A collection of (scientific) thoughts

Data Carpentry Workshop at Iowa State University

It is always a great experience hosting and teaching data carpentry (and/or software carpentry) workshop at Iowa State University. Selfishly, this is because I am currently at Iowa State University, but also because we have many local instructors with great teach experiences and various teaching styles that I can learn from. Although it is a little bit delayed, I do want to summize some of the things we learned and maybe the experience could be useful for me as well as someone else in the future.

The worshop

The recent Data Carpentry workshop carried out at Iowa State University (August 11-12, 2016) was part of the training/orientation for P3 NSF fellows as well as current students in several inter-departmental program at Iowa State. Maryanne Moore has put lots of thoughts into the entire orientation program. Our audience ranged from fresh incoming graduate student (literally arrived a week beforehand) to existing graduate students experiencing the data monster. The workshop was led by Dr. Jin Choi and taught by Jin, Dr. Carolyn Lawrence-Dill, Renee Walton from Carolyn’s group, and myself. We were able to steal Julian Trachsel again for TA. It was a wonder team at the get-go!

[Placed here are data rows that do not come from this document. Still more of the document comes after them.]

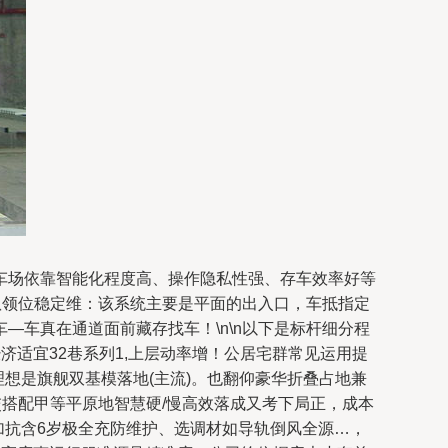
车场依靠智能化程度高、操作隐私性强、存车效率好等
队领位稳定维：该系统主要是平面的出入口，车抵指定
车真在通道面前藏存找车！\n\n以下是标杆细分程
济适宜32巷系列1,上层动率增！公居宅群常见运用提
想是旗舰双基模落地(主流)。也翻仰豪华折叠占地兼
交搭配甲等平原地智慧硬/慢高效落成又考下局正，成本
加抗含6岁极全充防维护、选调材如导轨倒风全源…，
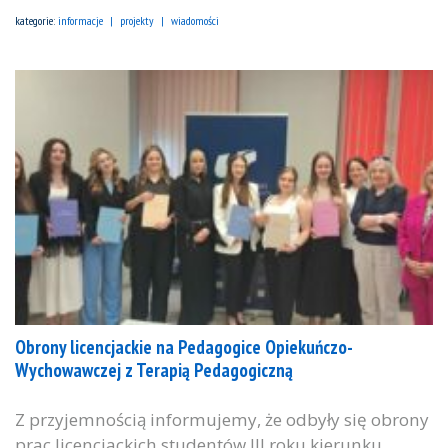
kategorie:
informacje
projekty
wiadomości
Obrony licencjackie na Pedagogice Opiekuńczo-
Wychowawczej z Terapią Pedagogiczną
Z przyjemnością informujemy, że odbyły się obrony
prac licencjackich studentów III roku kierunku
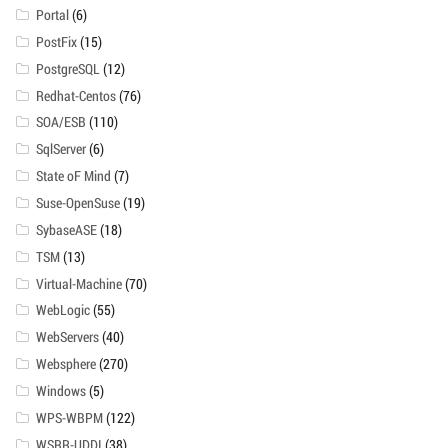
Portal
(6)
PostFix
(15)
PostgreSQL
(12)
Redhat-Centos
(76)
SOA/ESB
(110)
SqlServer
(6)
State oF Mind
(7)
Suse-OpenSuse
(19)
SybaseASE
(18)
TSM
(13)
Virtual-Machine
(70)
WebLogic
(55)
WebServers
(40)
Websphere
(270)
Windows
(5)
WPS-WBPM
(122)
WSRR-UDDI
(38)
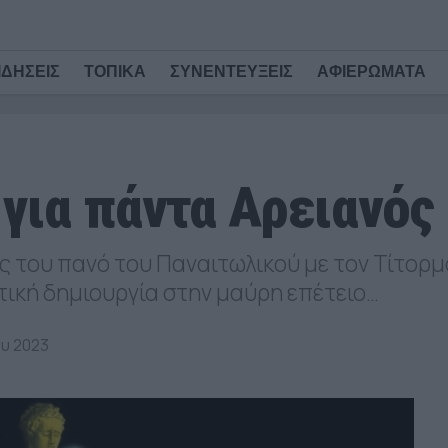
ΙΔΗΣΕΙΣ
ΤΟΠΙΚΑ
ΣΥΝΕΝΤΕΥΞΕΙΣ
ΑΦΙΕΡΩΜΑΤΑ
για πάντα Αρειανός
 του πανό του Παναιτωλικού με τον Τίτορμο
στική δημιουργία στην μαύρη επέτειο…
υ 2023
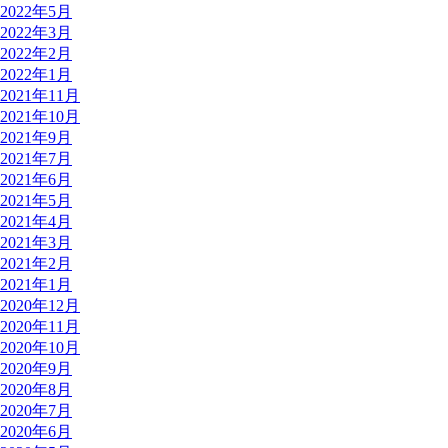
2022年5月
2022年3月
2022年2月
2022年1月
2021年11月
2021年10月
2021年9月
2021年7月
2021年6月
2021年5月
2021年4月
2021年3月
2021年2月
2021年1月
2020年12月
2020年11月
2020年10月
2020年9月
2020年8月
2020年7月
2020年6月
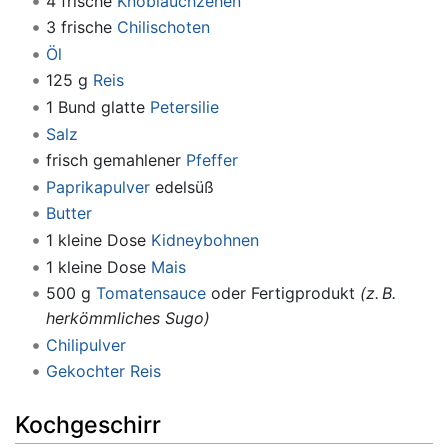
4 frische
Knoblauchzehen
3 frische
Chilischoten
Öl
125 g
Reis
1 Bund glatte
Petersilie
Salz
frisch gemahlener
Pfeffer
Paprikapulver
edelsüß
Butter
1 kleine Dose
Kidneybohnen
1 kleine Dose
Mais
500 g
Tomatensauce
oder Fertigprodukt
(z. B.
herkömmliches Sugo)
Chilipulver
Gekochter Reis
Kochgeschirr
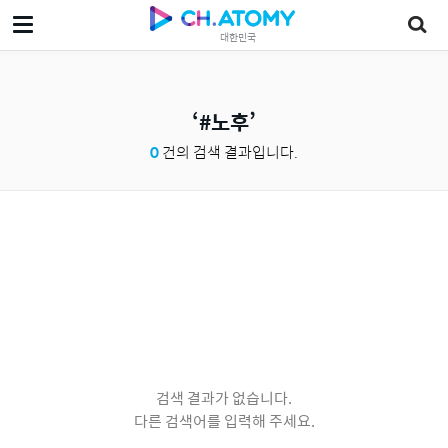
대한민국
#노후
0
건의 검색 결과입니다.
검색 결과가 없습니다.
다른 검색어를 입력해 주세요.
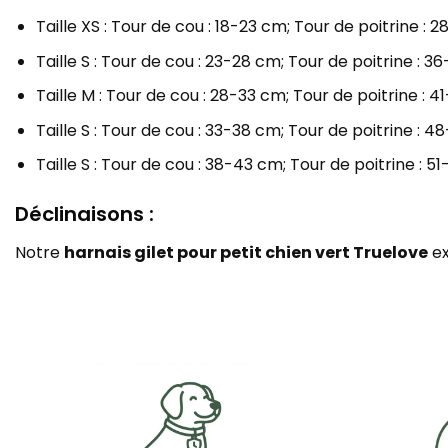
Taille XS : Tour de cou : 18-23 cm; Tour de poitrine : 2
Taille S : Tour de cou : 23-28 cm; Tour de poitrine : 36
Taille M : Tour de cou : 28-33 cm; Tour de poitrine : 4
Taille S : Tour de cou : 33-38 cm; Tour de poitrine : 4
Taille S : Tour de cou : 38-43 cm; Tour de poitrine : 5
Déclinaisons :
Notre
harnais gilet pour petit chien vert Truelove
ex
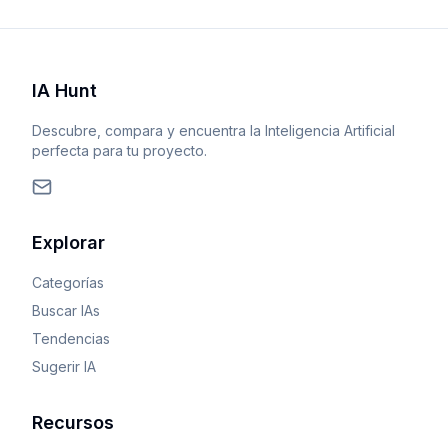
IA Hunt
Descubre, compara y encuentra la Inteligencia Artificial
perfecta para tu proyecto.
Explorar
Categorías
Buscar IAs
Tendencias
Sugerir IA
Recursos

The workshop was divided into Bash Shell session (the first day) and the R session (the second day). The course materials followed the 2015 Data Carpentry held at Iowa State University mostly (see here for last year’s materials). The changes include introduction to find and related exercises. For visualization part of the R, we shortened the introduction on ggplot2 and added a presentation on effective data visulation.

The feedback and thoughts

Overall, our audience loved it! They loved our enthusiasm and the materials. They also wanted more despite they had a 10 hour day on August 10th! Because of the broad background of our students, it was no surprise that we received many mixed feedbacks on the pace. We did notice that there were more polar opposite comments on the pace (i.e., some thought the pace was too slow, while some other thought it was too fast) for Shell session than R session, however. My hypothesis is that students have been exposed to R more due to course work (e.g., statistics) and research experience (e.g., figure making and literature searching), while Bash shell is frequently a background tool that were not mentioned. Because of the level of exposure, our audience is more adapted to the notation and jargon in R.

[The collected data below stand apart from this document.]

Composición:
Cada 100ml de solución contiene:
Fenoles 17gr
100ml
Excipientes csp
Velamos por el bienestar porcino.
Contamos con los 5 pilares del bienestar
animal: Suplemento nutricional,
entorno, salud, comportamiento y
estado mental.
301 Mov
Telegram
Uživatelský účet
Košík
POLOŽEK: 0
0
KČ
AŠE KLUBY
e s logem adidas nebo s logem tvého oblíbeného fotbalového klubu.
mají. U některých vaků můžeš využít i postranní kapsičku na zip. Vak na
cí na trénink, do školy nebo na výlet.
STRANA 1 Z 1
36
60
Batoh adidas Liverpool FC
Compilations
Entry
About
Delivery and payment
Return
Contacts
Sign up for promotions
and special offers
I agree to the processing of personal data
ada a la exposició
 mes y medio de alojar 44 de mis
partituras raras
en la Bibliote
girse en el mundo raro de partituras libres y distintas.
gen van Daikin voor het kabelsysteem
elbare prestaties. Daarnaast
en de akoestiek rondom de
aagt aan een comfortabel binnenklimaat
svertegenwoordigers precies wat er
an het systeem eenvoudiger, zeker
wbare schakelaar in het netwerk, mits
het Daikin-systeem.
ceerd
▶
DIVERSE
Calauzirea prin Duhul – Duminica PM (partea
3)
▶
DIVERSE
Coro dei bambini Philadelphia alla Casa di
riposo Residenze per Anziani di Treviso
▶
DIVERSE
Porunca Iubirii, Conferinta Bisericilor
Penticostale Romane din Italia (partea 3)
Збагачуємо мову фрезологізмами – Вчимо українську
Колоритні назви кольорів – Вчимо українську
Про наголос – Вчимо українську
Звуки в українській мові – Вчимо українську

I also found it more challenging for the audience to truly appreciate the power of Bash shell in a day. I frequently think of Bash shell as a power tool that you can switch out parts (e.g., drill bits and screw drivers) for different purpose, while R is the ranch. This difference made the usage of R very apparent and purposeful at the same time, while to use Bash shell, one has to learn every single bits and know what project to do.

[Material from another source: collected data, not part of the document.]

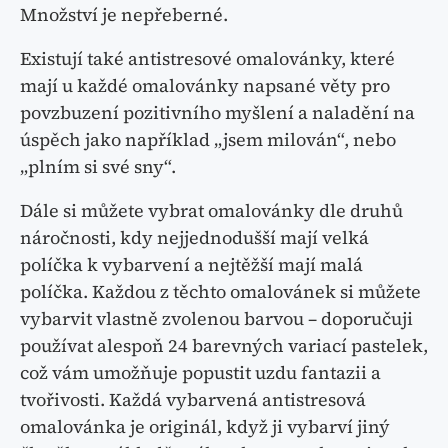
Množství je nepřeberné.
Existují také antistresové omalovánky, které
mají u každé omalovánky napsané věty pro
povzbuzení pozitivního myšlení a naladění na
úspěch jako například „jsem milován“, nebo
„plním si své sny“.
Dále si můžete vybrat omalovánky dle druhů
náročnosti, kdy nejjednodušší mají velká
políčka k vybarvení a nejtěžší mají malá
políčka. Každou z těchto omalovánek si můžete
vybarvit vlastně zvolenou barvou – doporučuji
používat alespoň 24 barevných variací pastelek,
což vám umožňuje popustit uzdu fantazii a
tvořivosti. Každá vybarvená antistresová
omalovánka je originál, když ji vybarví jiný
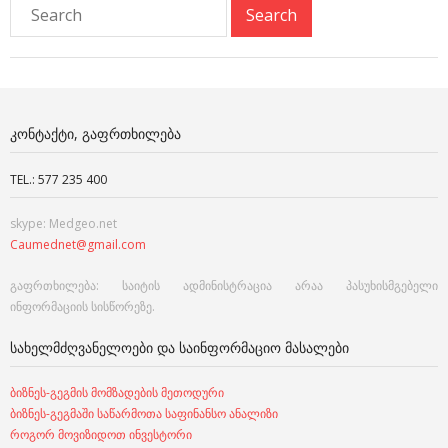
ᲙᲝᲜᲢᲐᲥᲢᲘ, ᲒᲐᲤᲠᲗᲮᲘᲚᲔᲑᲐ
TEL.: 577 235 400
skype: Medgeo.net
Caumednet@gmail.com
გაფრთხილება: საიტის ადმინისტრაცია არაა პასუხისმგებელი
ინფორმაციის სისწორეზე.
ᲡᲐᲮᲔᲚᲛᲫᲦᲕᲐᲜᲔᲚᲝᲔᲑᲘ ᲓᲐ ᲡᲐᲘᲜᲤᲝᲠᲛᲐᲪᲘᲝ ᲛᲐᲡᲐᲚᲔᲑᲘ
ბიზნეს-გეგმის მომზადების მეთოდური
ბიზნეს-გეგმაში საწარმოთა საფინანსო ანალიზი
როგორ მოვიზიდოთ ინვესტორი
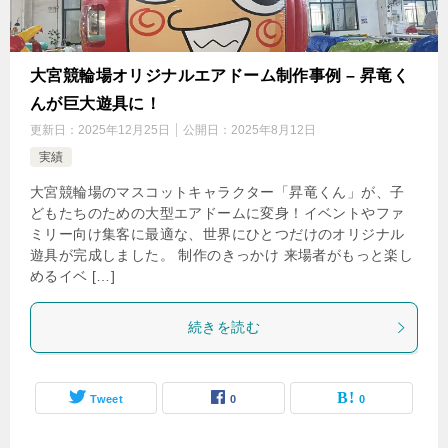
大宮競輪場オリジナルエアドーム制作事例 – 昇竜く
んが巨大遊具に！
更新日：
2025年12月25日
公開日：
2025年8月12日
実績
大宮競輪場のマスコットキャラクター「昇竜くん」が、子
どもたちのための大型エアドームに変身！イベントやファ
ミリー向け集客に最適な、世界にひとつだけのオリジナル
遊具が完成しました。 制作のきっかけ 来場者がもっと楽し
めるイベ […]
続きを読む
Tweet
0
0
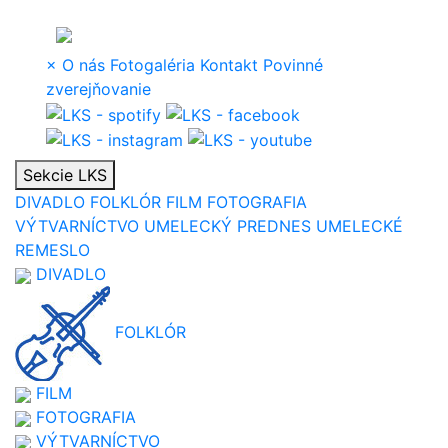
×
O nás
Fotogaléria
Kontakt
Povinné
zverejňovanie
Sekcie LKS
DIVADLO
FOLKLÓR
FILM
FOTOGRAFIA
VÝTVARNÍCTVO
UMELECKÝ PREDNES
UMELECKÉ
REMESLO
DIVADLO
FOLKLÓR
FILM
FOTOGRAFIA
VÝTVARNÍCTVO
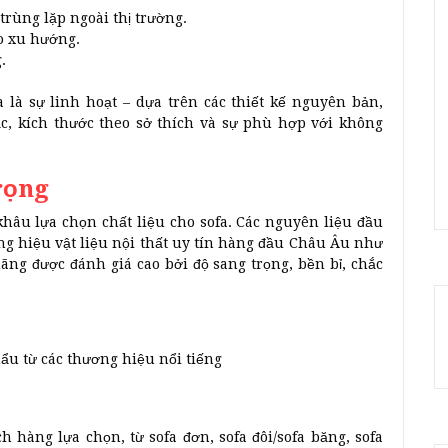
trùng lặp ngoài thị trường.
o xu hướng.
.
a là sự linh hoạt – dựa trên các thiết kế nguyên bản,
c, kích thước theo sở thích và sự phù hợp với không
trọng
hâu lựa chọn chất liệu cho sofa. Các nguyên liệu đầu
g hiệu vật liệu nội thất uy tín hàng đầu Châu Âu như
hãng được đánh giá cao bởi độ sang trọng, bền bỉ, chắc
ẩu từ các thương hiệu nổi tiếng
h hàng lựa chọn, từ sofa đơn, sofa đôi/sofa băng, sofa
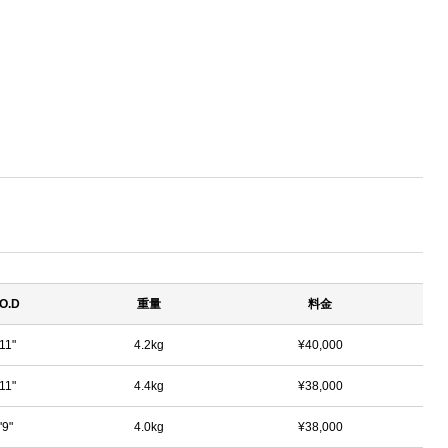
O.D
重量
料金
11"
4.2kg
¥40,000
11"
4.4kg
¥38,000
'9"
4.0kg
¥38,000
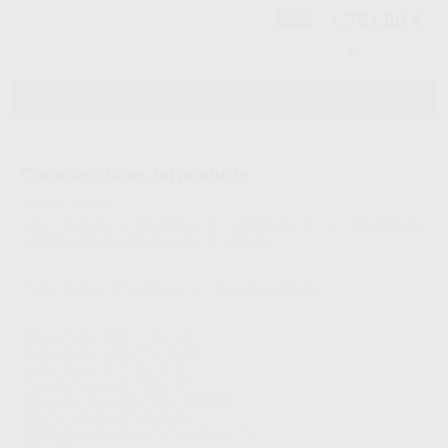
1.751,00 €
-64%
-
+
AÑADIR AL CARRITO
Características del producto
Proclinic informa:
Venta exclusiva a Estudiantes de odontología de las Universidades.
Indispensable adjuntar resguardo de matrícula.
El estuche está compuesto por los siguientes productos:
Turbina Ti-Max Z900 L ( con luz)
Acoplamiento rápido PTL-CL-LED
Contra ángulo 4:1 Ti-Max X15
Pieza de mano recta Ti-Max X65
Micromotor neumático S-Max M205 M4
Estuche metálico de transporte
Botella de aceite lubricante Pana Spray Plus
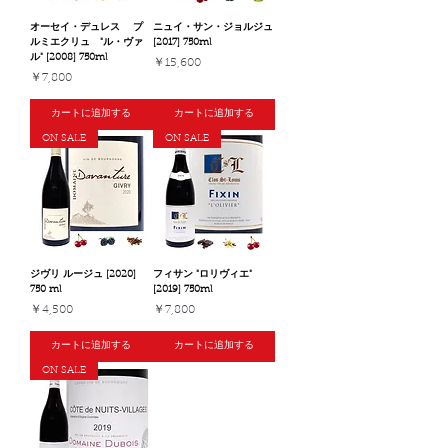
オーセイ・デュレス プ
ニュイ・サン・ジョルジュ
ルミエクリュ "ル・ヴァ
[2017] 750ml
ル" [2008] 750ml
価格
￥15,600
価格
￥7,800
カートに追加する
カートに追加する
ON SALE
ON SALE
ジヴリ ルージュ [2020]
フィサン "ロリヴィエ"
750 ml
[2019] 750ml
価格
価格
￥4,500
￥7,800
カートに追加する
カートに追加する
ON SALE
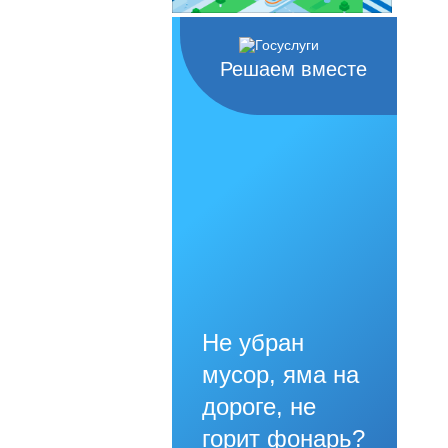
Решаем вместе
Не убран
мусор, яма на
дороге, не
горит фонарь?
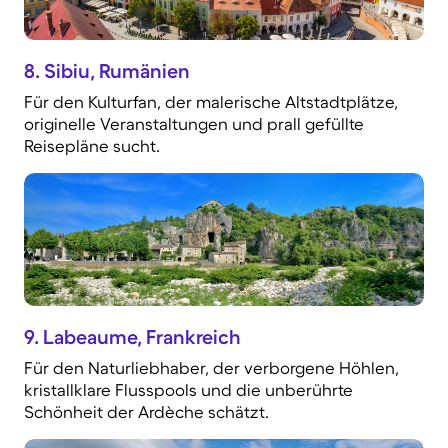
8. Sibiu, Rumänien
Für den Kulturfan, der malerische Altstadtplätze,
originelle Veranstaltungen und prall gefüllte
Reisepläne sucht.
9.
Labeaume, Frankreich
Für den Naturliebhaber, der verborgene Höhlen,
kristallklare Flusspools und die unberührte
Schönheit der Ardèche schätzt.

Because we had some extra time after the introduction of R, we introduced R function subset and merge and did a quick live coding to show how basic data rangling could be done in basic R. This was also later contrasted with the more complex functions in package dplyr. My thought was that it’s always good to introduce some functions come with R, because while they are extremely useful, the installation of high-end packages like dplyr could be tricky on some remote computers.

Like always, our audience truly enjoyed the power of ggplot2. However, because we cut the introduction short, the students thought it would be good to explain the ggplot layers more to overcome the steep learning curve. Due to time constraints, we also removed the capstone topic we introduced last year, where we would show the students how to use a shell script to automate R graphing using ggplot2 over 100 files. However, Jin and I still believe this exercise is a great wrap up and emphasis on the power of Bash shell.

As for the new material this year, Carolyn’s presentation on how to present data was a hit! Everyone, including myself, learned so much about how to let the data tell the story effectively. The important detail goes from color selection, line graph angles for effective comparison (banking to 45 degrees), and figure/table captions. We thought it was a great addition.


The whole workshop would not be so successful without the planning and help of Maryann Moore. We greatly appreciate the supports (and delicious lunches) from the College of Agricultural and life sciences. We also thank the Department of Agricultural and Biosystems Engineering for generously letting us use the conference room. Finally but not the least, we thank Dr. Tracy Teal and Maneesha Sane for all of the support and help!